Quatre minutes après le lancement, Harry apparaît, bien calé dans un fauteuil de son domaine californien. L'intervieweur lui demande de se présenter. En guise de réponse: un simple «Harry» et un sourire gêné.
Et que fait-il dans la vie, «Harry»? Toujours en évitant soigneusement de mentionner son sang bleu ou la Firme diabolique qui l'a vu naître, le duc énumère: père de deux enfants, propriétaire de plusieurs chiens, mari (oui, dans cet ordre-là), et, surtout, parrain fondateur des Jeux Invictus. Notre sujet du jour.
Il faut reconnaître que les participants de cette fresque sur le retour au quotidien après des mois sur le front sont passionnants. Musique dramatique, plans esthétiques, trajectoires personnelles poignantes: pas de doute, Netflix sait y faire.

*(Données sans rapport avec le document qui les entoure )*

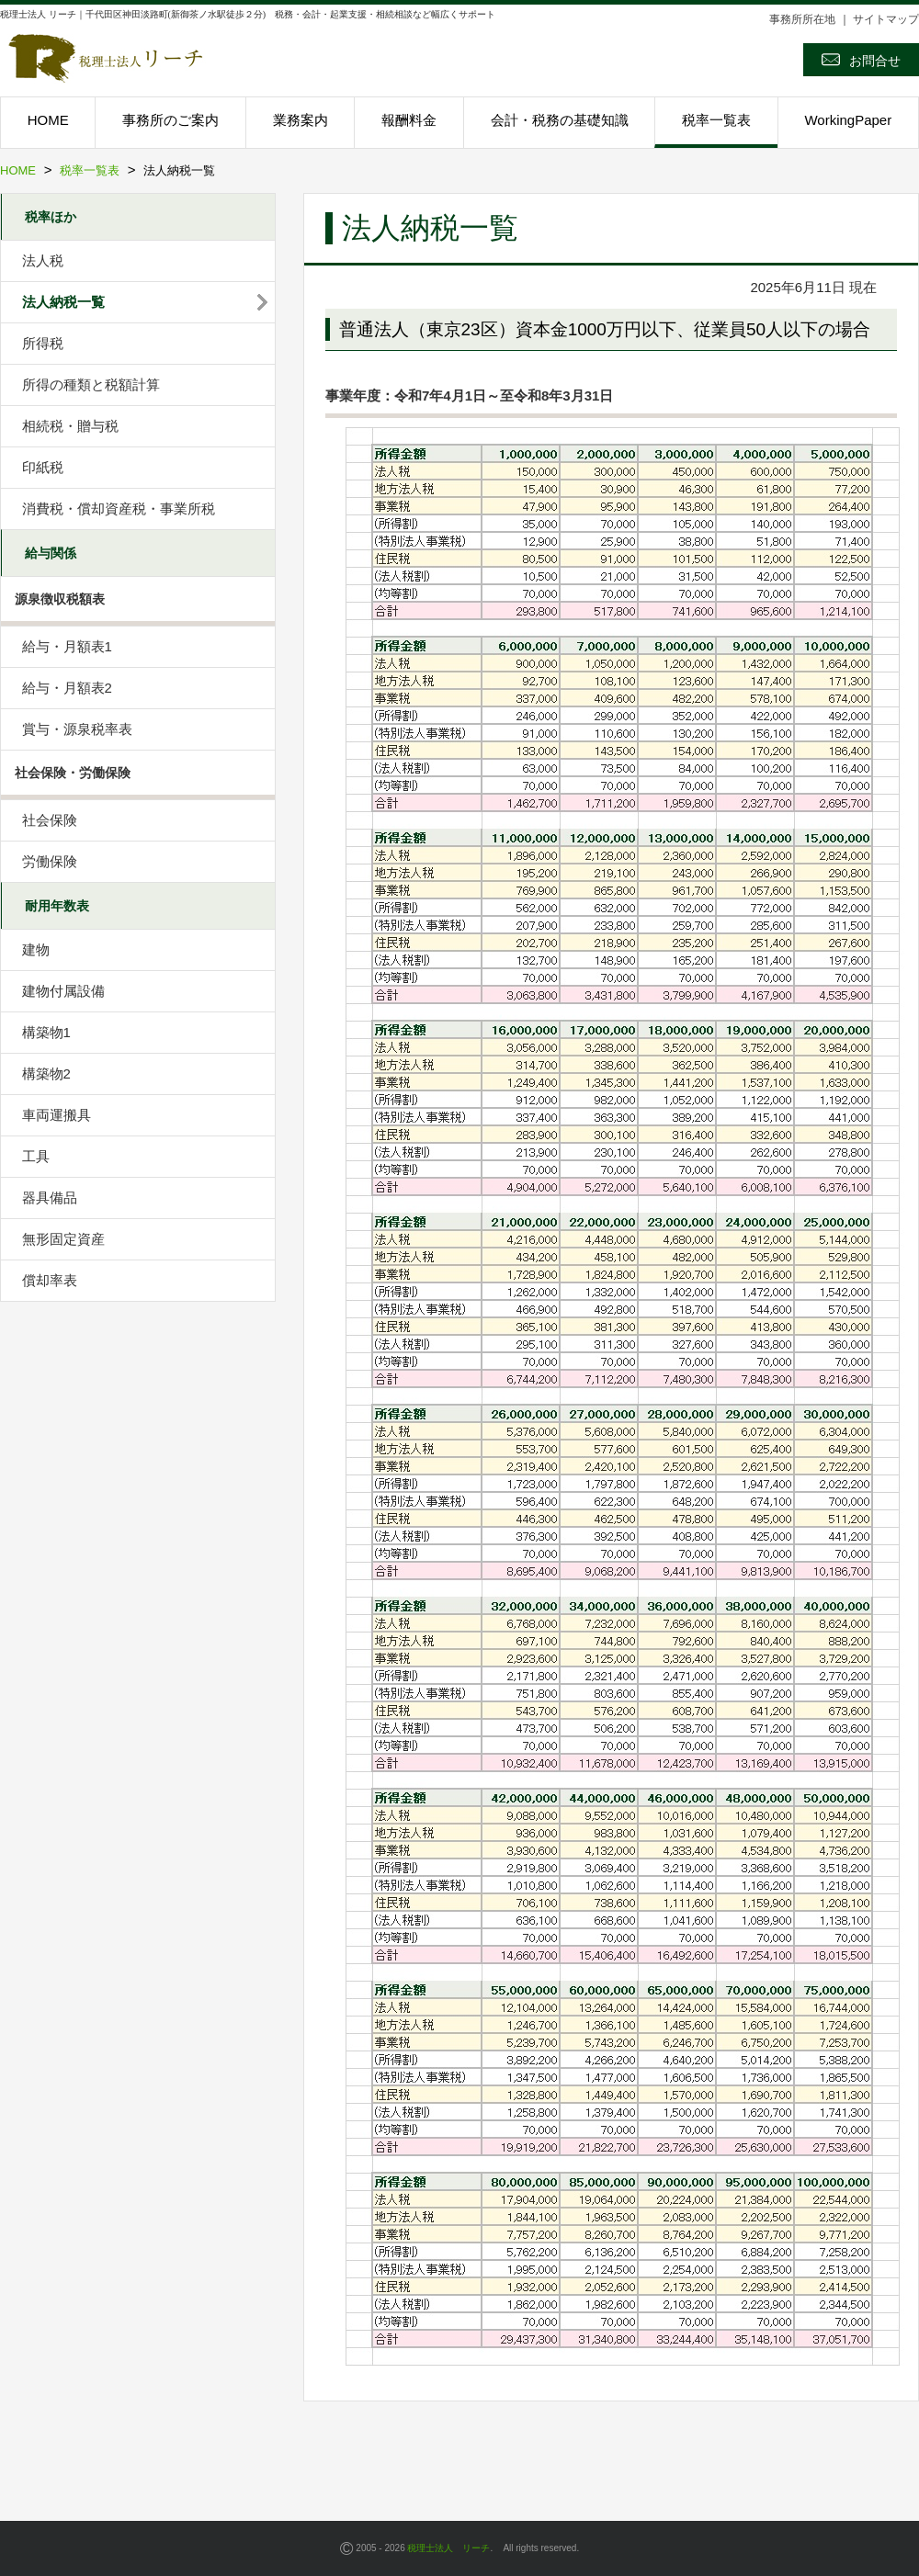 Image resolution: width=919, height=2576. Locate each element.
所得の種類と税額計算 (91, 384)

Sauf que le message se retrouve un peu brouillé, éclipsé par la présence récurrente de «Harry», la star dont le passé royal plane en fond.
A ceux qui craignent un documentaire jalonné d'apitoiements princiers, navrée de vous décevoir: on n'y coupe pas. Harry ne serait pas Harry sans quelques soupirs, confortablement installé au fond de son canapé (d'ailleurs, pour les curieux, le documentaire offre un aperçu inédit des pièces du manoir de Montecito, dont un bureau de très bon goût).
Entre deux témoignages de soldats privés d'un bras ou d'une jambe, et quelques conseils LinkedIn sur la résilience, le prince éploré parvient même à envoyer une pique à peine voilée à sa famille, lorsqu'il évoque son retour d'Afghanistan, en 2012:
«Hélas, comme beaucoup, lorsqu’on envisage de suivre une thérapie, c’est quand on est allongé sur le sol en position foetale, en regrettant de ne pas avoir réglé le problème plus tôt», soupire encore le duc de Sussex.
Et évidemment, au moment d'aborder la question des traumas antérieurs à ceux de la guerre, il serait impensable pour le prince de ne pas mentionner sa mère, Lady Diana, décédée dans un accident de voiture quand il avait 12 ans. Un thème récurrent sur lequel Harry ne peut s'empêcher de revenir, encore et encore. «J'étais incapable de pleurer, incapable de ressentir», affirme-t-il dans un épisode. Sortez les mouchoirs.
Quant à Meghan (autre thème incontournable), la duchesse de Sussex se limite à quelques apparitions fugaces tout au long des cinq épisodes. Une apparition vaporeuse et glamour, en robe de bal rouge, soutien indéfectible et discret.
Tentative de validation et de guérison, la série Heart of Invictus est bourrée de bonnes intentions. Mais aussi la preuve cruelle que le rôle de «Harry» est plus difficile et moins vendeur que celui de «prince». Pas grave, il y aura d'autres tentatives. Il paraît que l'entraînement est l'une des vertus du sport.